◆ **Task item**: Using the data below, restate exactly every line from the one with "a 0.5 km da praia" up to and including the one with "26 июня 2024". No picture belongs in it.

◆ **Entries provided**:

►

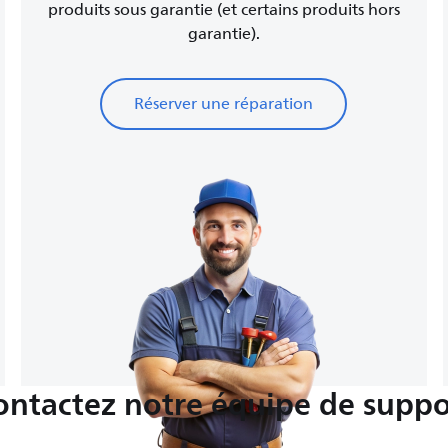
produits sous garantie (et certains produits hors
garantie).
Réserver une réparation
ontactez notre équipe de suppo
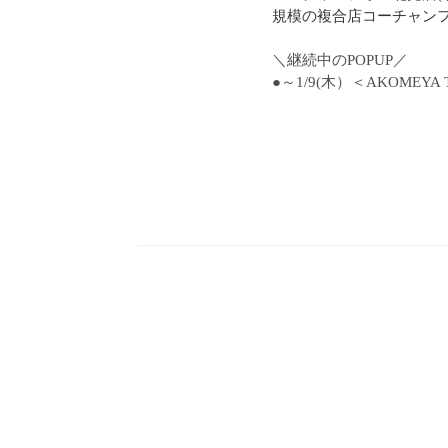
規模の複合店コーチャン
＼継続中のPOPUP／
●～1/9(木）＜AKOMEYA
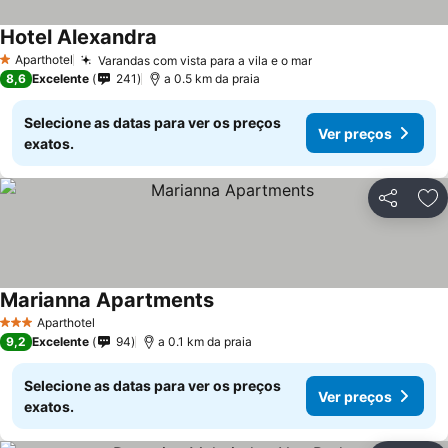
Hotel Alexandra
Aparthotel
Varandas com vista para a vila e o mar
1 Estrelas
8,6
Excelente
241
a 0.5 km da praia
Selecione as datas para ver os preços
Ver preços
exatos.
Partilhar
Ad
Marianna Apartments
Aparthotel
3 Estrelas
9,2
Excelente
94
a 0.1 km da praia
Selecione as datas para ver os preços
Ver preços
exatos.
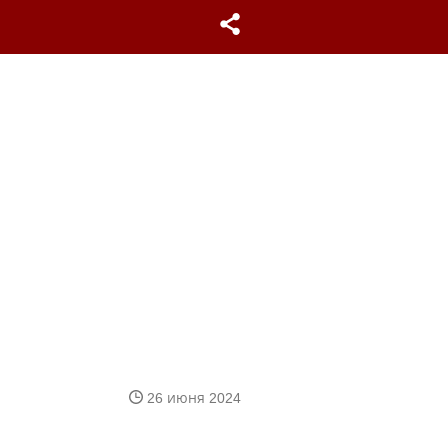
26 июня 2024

◄
►

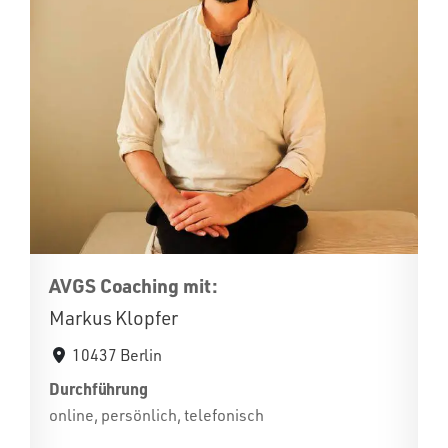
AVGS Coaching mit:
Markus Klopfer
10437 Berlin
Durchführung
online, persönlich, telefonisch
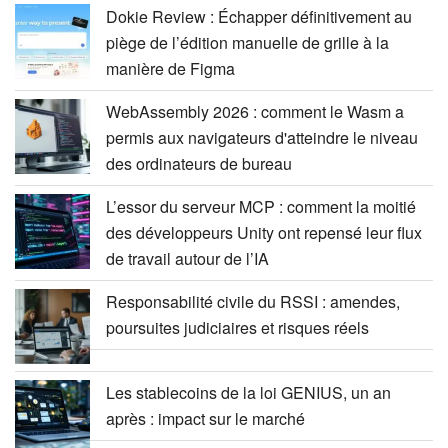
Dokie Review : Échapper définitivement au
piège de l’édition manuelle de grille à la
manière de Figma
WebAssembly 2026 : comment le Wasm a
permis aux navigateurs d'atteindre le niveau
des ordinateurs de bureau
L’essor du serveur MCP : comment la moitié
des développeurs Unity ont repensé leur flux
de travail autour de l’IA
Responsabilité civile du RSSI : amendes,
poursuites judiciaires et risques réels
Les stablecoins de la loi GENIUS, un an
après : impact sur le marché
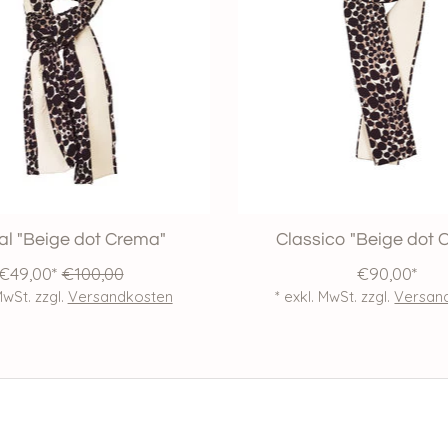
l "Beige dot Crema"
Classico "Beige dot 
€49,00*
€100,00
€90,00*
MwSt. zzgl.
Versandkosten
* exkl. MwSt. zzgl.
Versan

◄

◆ **Completed exercise**:
a 0.5 km da praia
Selecione as datas para ver os preços
Ver preços
exatos.
Partilhar
Ad
Marianna Apartments
Aparthotel
3 Estrelas
9,2
Excelente
94
a 0.1 km da praia
Selecione as datas para ver os preços
Ver preços
exatos.
26 июня 2024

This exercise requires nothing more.